### [TASK DETAILS]
Gather the lines below that include the string "может", copying each in full.

[SOURCE DATA Boundary: Start]

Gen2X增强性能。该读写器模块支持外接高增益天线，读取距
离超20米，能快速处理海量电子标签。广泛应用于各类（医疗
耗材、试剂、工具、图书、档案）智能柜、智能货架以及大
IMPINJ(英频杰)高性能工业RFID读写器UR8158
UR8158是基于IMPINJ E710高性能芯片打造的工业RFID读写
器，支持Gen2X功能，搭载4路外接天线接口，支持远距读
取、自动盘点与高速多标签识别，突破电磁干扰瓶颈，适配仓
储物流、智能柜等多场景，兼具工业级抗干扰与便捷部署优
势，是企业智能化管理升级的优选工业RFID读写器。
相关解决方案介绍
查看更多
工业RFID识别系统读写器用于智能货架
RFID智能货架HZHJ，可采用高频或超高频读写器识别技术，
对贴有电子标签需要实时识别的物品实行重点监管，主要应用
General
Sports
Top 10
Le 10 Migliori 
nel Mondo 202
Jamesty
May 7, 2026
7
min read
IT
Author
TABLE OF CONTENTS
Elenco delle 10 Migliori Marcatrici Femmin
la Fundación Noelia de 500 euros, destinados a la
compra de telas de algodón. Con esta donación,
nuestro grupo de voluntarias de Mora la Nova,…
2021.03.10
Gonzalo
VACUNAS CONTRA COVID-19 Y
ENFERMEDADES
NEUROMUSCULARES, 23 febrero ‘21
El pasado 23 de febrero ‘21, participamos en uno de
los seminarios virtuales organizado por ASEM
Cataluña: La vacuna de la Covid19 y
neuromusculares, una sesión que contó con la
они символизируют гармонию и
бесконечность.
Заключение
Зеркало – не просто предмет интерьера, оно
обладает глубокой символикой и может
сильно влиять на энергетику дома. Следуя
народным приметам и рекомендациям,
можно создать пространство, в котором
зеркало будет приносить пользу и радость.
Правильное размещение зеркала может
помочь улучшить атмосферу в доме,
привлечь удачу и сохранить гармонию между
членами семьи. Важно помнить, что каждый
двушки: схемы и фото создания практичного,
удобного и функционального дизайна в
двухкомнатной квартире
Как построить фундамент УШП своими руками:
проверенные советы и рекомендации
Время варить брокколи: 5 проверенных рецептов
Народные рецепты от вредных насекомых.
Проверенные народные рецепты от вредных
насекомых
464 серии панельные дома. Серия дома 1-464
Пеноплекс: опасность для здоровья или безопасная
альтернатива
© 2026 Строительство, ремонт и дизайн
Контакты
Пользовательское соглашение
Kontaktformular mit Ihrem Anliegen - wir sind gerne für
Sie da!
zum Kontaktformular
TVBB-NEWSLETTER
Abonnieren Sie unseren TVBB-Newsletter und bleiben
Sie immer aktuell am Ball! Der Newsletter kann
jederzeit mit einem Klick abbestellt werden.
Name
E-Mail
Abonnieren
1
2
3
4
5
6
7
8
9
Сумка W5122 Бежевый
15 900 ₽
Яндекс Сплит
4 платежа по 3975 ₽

[SOURCE DATA Boundary: End]

### [EXPECTED OUTPUT]
обладает глубокой символикой и может
Правильное размещение зеркала может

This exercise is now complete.